--- RECORD SET Enclosed Below ---

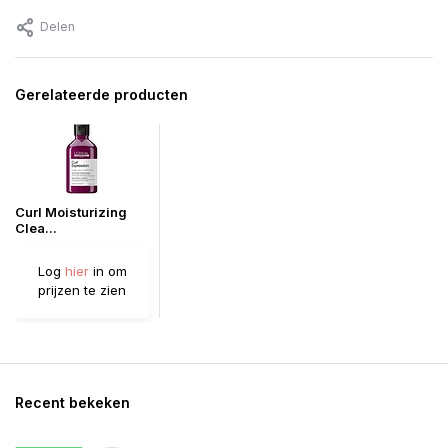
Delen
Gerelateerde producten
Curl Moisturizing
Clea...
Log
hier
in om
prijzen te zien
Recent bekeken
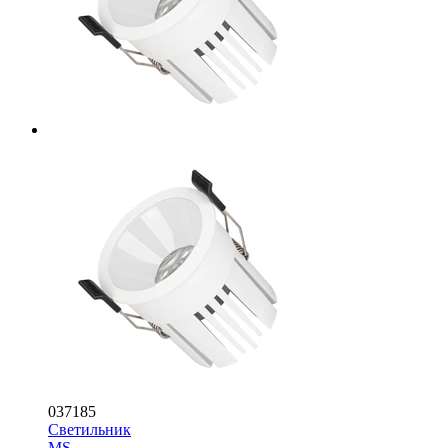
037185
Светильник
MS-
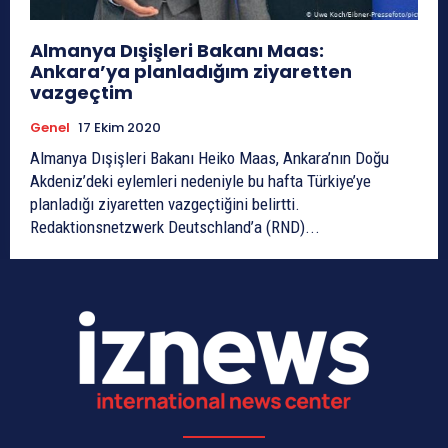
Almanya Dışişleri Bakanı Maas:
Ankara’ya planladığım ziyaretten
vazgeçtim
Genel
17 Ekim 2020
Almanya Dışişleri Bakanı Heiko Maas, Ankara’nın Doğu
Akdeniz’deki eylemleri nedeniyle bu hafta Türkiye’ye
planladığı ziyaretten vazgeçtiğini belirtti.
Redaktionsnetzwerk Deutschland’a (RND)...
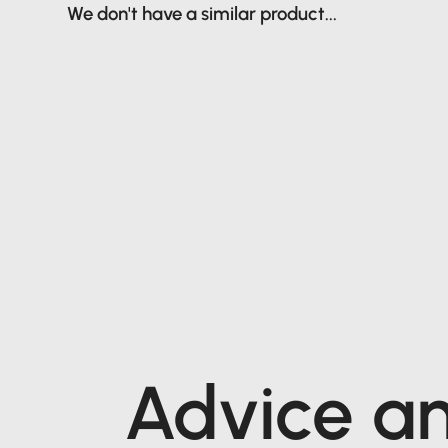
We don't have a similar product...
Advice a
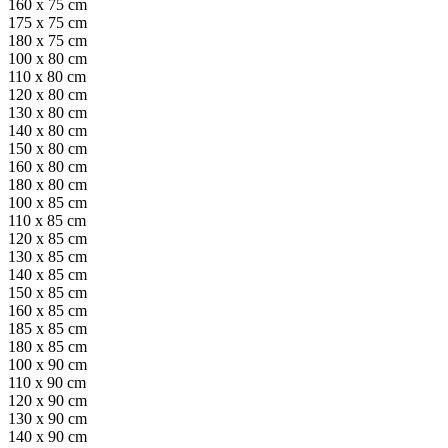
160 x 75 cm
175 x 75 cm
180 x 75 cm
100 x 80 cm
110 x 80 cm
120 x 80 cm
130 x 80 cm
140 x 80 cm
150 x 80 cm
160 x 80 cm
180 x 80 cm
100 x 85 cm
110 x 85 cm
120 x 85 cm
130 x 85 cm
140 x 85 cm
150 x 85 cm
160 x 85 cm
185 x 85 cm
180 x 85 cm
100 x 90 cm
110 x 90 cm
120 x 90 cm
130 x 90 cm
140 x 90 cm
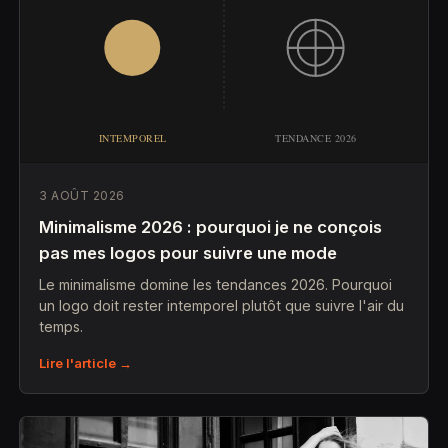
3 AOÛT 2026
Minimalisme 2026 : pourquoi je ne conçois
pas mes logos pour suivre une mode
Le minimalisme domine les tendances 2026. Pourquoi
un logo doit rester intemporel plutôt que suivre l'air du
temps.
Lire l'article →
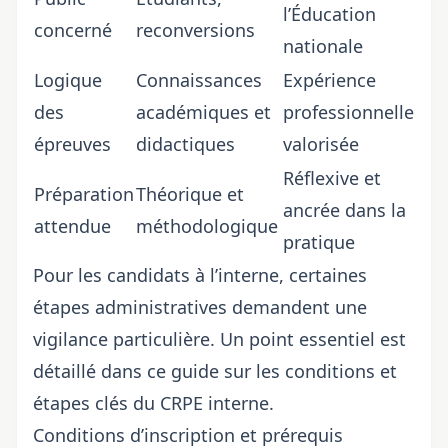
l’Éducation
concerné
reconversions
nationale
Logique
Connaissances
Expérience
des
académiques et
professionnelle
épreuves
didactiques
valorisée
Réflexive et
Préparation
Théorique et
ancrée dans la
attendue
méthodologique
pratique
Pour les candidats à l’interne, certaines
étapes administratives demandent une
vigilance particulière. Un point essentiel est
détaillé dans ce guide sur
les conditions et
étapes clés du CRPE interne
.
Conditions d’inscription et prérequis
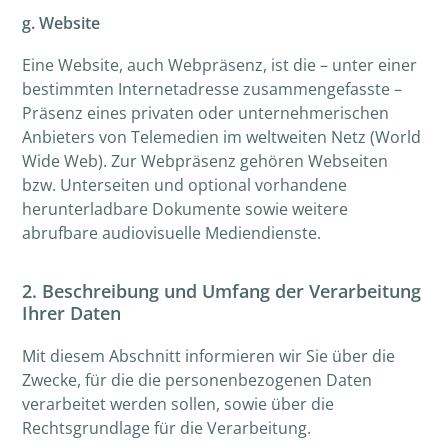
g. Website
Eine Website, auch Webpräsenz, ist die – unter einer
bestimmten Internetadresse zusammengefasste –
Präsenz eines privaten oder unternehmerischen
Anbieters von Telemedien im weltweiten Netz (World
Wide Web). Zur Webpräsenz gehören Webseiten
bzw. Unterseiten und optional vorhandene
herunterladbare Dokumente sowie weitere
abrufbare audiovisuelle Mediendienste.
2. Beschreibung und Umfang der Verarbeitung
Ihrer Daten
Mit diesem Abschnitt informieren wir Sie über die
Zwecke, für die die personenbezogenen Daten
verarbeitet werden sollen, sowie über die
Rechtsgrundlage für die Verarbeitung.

--- End of Enclosed RECORD SET ---

TASK: Please transcribe exactly the part of the records that opens with the line containing "140 x 80 cm" and closes with the line containing "Präsenz eines privaten oder unternehmerischen", both ends included, and leave out the pictures.

ANSWER SECTION:
140 x 80 cm
150 x 80 cm
160 x 80 cm
180 x 80 cm
100 x 85 cm
110 x 85 cm
120 x 85 cm
130 x 85 cm
140 x 85 cm
150 x 85 cm
160 x 85 cm
185 x 85 cm
180 x 85 cm
100 x 90 cm
110 x 90 cm
120 x 90 cm
130 x 90 cm
140 x 90 cm
3 AOÛT 2026
Minimalisme 2026 : pourquoi je ne conçois
pas mes logos pour suivre une mode
Le minimalisme domine les tendances 2026. Pourquoi
un logo doit rester intemporel plutôt que suivre l'air du
temps.
Lire l'article →
l’Éducation
concerné
reconversions
nationale
Logique
Connaissances
Expérience
des
académiques et
professionnelle
épreuves
didactiques
valorisée
Réflexive et
Préparation
Théorique et
ancrée dans la
attendue
méthodologique
pratique
Pour les candidats à l’interne, certaines
étapes administratives demandent une
vigilance particulière. Un point essentiel est
détaillé dans ce guide sur
les conditions et
étapes clés du CRPE interne
.
Conditions d’inscription et prérequis
g. Website
Eine Website, auch Webpräsenz, ist die – unter einer
bestimmten Internetadresse zusammengefasste –
Präsenz eines privaten oder unternehmerischen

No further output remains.